After smaller-degree momentum failures below 224.10 on 13-Jun and below 226.45 this past Fri detailed in the 240-min chart above, yesterday’s relapse below 13-Jun’s 219.00 initial counter-trend low confirms a bearish divergence in larger-degree daily momentum (below) that warns of potentially more protracted losses in the period immediately ahead. We hate having to use a hedging term like “potentially” (c’mon….get off the fence!), but unfortunately or perhaps fortunately, the market’s factual residence still deep within the middle-half bowels of this year’s range maintains the major correction-vs-reversal debate and challenge that 1) warns us to remain flexible to either directional outcome and 2) warrants a more conservative approach to risk assumption.

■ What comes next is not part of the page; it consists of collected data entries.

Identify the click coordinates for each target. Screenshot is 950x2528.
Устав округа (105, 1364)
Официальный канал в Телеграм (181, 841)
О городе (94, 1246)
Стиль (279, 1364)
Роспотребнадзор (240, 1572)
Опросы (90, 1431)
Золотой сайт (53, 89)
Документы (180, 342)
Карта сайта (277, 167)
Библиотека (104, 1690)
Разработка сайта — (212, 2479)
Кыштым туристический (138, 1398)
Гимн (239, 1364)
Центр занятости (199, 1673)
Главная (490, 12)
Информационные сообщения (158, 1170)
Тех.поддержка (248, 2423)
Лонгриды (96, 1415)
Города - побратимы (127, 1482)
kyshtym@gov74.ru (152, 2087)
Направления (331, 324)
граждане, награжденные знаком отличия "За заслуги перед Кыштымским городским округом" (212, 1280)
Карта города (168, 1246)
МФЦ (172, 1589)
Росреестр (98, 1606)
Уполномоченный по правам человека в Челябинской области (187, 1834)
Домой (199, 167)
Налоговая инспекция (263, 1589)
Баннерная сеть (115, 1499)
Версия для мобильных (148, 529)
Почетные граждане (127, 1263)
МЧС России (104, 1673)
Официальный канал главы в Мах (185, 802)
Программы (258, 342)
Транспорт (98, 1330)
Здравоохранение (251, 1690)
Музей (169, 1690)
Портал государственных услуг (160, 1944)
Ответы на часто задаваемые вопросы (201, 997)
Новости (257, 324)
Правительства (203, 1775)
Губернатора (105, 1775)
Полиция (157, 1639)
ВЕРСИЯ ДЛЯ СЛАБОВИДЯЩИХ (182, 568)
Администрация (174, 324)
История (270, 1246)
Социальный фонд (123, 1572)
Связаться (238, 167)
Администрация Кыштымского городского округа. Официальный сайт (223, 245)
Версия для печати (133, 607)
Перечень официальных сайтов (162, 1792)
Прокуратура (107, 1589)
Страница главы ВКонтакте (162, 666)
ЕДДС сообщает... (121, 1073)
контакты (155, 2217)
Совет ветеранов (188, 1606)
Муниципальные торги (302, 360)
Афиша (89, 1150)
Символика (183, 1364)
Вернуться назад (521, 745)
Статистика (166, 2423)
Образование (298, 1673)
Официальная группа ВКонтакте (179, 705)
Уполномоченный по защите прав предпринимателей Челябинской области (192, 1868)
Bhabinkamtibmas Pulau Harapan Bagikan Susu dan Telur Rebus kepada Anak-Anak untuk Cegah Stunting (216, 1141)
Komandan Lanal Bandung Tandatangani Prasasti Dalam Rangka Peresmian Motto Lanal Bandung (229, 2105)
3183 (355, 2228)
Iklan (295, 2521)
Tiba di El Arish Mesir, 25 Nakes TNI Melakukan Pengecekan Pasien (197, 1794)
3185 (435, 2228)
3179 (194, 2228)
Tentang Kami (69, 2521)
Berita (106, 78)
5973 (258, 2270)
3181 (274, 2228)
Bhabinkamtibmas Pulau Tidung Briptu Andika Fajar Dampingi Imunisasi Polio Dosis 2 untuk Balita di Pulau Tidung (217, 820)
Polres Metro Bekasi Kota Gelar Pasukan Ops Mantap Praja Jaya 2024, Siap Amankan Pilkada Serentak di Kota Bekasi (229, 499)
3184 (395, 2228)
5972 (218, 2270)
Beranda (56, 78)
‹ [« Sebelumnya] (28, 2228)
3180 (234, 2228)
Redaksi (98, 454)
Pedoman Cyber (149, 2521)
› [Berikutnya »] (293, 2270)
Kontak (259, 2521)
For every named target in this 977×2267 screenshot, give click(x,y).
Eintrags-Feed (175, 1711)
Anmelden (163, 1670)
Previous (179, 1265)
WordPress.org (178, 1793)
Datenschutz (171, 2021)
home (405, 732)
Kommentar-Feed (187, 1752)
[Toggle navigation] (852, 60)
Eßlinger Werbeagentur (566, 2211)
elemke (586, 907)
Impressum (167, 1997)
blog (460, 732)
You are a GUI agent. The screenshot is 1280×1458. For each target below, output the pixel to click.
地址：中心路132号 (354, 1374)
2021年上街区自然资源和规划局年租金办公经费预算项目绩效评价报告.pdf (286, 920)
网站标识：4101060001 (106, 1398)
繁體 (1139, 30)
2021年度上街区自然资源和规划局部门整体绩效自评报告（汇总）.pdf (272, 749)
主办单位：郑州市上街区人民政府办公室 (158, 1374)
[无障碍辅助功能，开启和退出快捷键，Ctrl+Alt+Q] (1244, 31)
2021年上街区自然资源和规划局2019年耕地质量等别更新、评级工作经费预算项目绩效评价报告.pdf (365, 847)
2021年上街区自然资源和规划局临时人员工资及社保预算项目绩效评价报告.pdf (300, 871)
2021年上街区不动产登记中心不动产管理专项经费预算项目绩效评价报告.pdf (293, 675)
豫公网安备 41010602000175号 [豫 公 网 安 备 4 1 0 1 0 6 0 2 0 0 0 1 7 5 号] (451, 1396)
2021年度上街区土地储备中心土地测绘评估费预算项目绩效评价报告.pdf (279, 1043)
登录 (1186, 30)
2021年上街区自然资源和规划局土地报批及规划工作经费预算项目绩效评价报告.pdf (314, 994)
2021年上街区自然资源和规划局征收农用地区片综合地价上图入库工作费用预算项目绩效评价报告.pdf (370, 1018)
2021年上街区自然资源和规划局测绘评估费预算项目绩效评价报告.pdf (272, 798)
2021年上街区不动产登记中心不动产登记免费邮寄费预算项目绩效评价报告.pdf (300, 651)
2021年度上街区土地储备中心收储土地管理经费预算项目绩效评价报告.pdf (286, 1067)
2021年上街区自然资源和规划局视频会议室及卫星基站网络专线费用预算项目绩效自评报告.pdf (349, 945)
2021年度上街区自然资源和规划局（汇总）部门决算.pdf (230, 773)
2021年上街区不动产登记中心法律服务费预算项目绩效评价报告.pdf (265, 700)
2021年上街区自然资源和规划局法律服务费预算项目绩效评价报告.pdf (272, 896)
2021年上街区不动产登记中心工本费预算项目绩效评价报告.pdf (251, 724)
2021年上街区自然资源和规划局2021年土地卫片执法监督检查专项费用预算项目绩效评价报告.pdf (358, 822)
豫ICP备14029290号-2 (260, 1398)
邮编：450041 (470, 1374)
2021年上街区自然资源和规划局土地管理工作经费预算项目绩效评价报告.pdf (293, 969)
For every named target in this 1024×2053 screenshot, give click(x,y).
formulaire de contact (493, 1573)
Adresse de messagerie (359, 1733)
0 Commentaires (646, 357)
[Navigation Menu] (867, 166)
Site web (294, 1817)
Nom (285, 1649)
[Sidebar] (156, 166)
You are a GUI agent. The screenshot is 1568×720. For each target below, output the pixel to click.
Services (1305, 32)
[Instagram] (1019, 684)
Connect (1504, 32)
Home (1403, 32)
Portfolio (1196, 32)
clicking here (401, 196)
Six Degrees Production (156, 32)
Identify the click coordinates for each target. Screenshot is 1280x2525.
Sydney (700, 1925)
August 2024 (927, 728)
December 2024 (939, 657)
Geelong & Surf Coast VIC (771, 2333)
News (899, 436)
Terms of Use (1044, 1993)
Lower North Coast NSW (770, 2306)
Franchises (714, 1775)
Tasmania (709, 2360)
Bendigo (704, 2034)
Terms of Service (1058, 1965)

What we CAN state with specificity and confidence is the market’s definition of smaller- and larger-degree corrective highs at 237.10 and 241.75 that it now must recoup to mitigate a more immediate and broader bearish/peak/reversal count and reinforce a broader bull market correction count. If the price action from 10-Feb’s high is a major (4th-Wave) correction within the still-unfolding 3-YEAR secular bull market, we believe the lower-quarter of this year’s range (215-to-202) should contain this current sell-off attempt. And per such, we will keep a keen eye out for a relapse-stemming bullish divergence in short-term momentum. Until and unless such a momentum failure arrests this decline from 02-Jun’s 241.75 high, there’s no way to know that this decline isn’t the dramatic 3rd-Wave of a major reversal lower that’s destined to blow away 10-May’s obviously pivotal 202.40 low.
Additionally, we always discuss the greater odds of aimless whipsaw risk and the poor risk/reward metrics of directional exposure from the middle-halves of ranges. Only a glance at the daily log chart below is needed to see that this aimless, choppy, lateral behavior has dominated this market for months and remains a threat and significant consideration when assuming and managing risk.
Moving out to a long-term perspective, the magnitude of Jun’20 – Feb’22’s rally from 94.55 to 260.45 is easily considered the massive 3rd-Wave of an eventual and even more massive 5-wave sequence up from May’19’s 87.60 low. Per this count, this year’s relatively piddly setback attempt easily falls within the bounds of a mere 4th-Wave consolidation that is setting the stage for an eventual 5th-Wave spike to new highs. Threats to this valid, subjective, theoretical bullish wave count include:
- a confirmed bearish divergence in WEEKLY momentum back in early-Mar amidst
- historically stratospheric levels in our RJO Bullish Sentiment Index
- an alternate wave count that contends 10-Feb’s 260.45 high completed a massive 3-wave correction within this market’s historical range, and
- the market’s recent engagement and thus far rejection of the upper-quarter of its historical range shown in the monthly log chart below.
It is not hard at all to find considerable threats to the secular bull market from May’19’s 87.60 low. But commensurately larger-degree weakness below 10-May’s 202.30 low is now required to reinforce a bearish count that could be as massive as the past few years’ bull run. This gets us back to the market’s downside potential in the period immediately ahead and HOW the market behaves in this slide. If a major reversal is unfolding, then the bear needs to BEHAVE LIKE ONE with sustained, trendy, impulsive behavior lower and the annihilation of 10-May’s 202.30 low. A labored, limping decline to the lower-quarter of this year’s range that is stemmed by another bullish divergence in momentum will not only reduce the odds of such a major peak/reversal count, but could present an outstanding risk/reward opportunity from the bull side for a prospective 5th-Wave resumption of the secular bull.
In sum, acknowledgement of and flexibility to a big move either way is urged. Currently and for shorter-term reasons cited above, odds have tilted in favor of the bear that we believe warrants a neutral-to-cautiously-bearish stance with a recovery above 237.10 currently required to negate this call and flip the script higher. In lieu of such a recovery or a bullish divergence in momentum in the week or two ahead, further and possibly sharp losses should not surprise, including a break of 10-May’s key 202.40 low in the Sep contract.